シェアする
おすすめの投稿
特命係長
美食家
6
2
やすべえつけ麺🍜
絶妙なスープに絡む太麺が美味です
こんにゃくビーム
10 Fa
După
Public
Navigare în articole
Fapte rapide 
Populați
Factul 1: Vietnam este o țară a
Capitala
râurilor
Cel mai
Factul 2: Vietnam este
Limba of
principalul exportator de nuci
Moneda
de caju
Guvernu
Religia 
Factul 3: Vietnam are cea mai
---
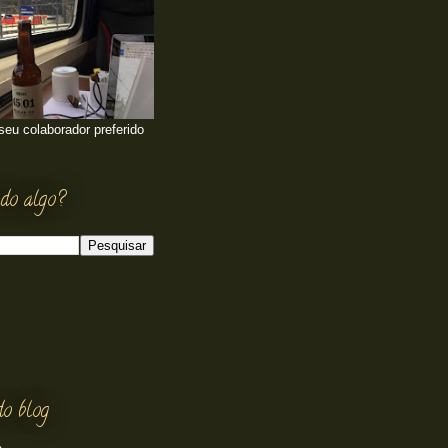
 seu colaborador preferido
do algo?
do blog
---
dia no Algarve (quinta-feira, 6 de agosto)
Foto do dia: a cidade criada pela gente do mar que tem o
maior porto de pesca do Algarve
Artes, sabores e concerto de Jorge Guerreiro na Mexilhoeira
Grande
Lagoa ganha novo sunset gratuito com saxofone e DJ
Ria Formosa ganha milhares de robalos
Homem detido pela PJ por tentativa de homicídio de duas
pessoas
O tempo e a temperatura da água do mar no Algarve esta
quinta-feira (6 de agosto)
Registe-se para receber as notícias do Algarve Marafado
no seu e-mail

▸ About this exercise
Look through the entries above and report each line where the string "Algarve" occurs.

▸ Expected answer
dia no Algarve (quinta-feira, 6 de agosto)
maior porto de pesca do Algarve
O tempo e a temperatura da água do mar no Algarve esta
Registe-se para receber as notícias do Algarve Marafado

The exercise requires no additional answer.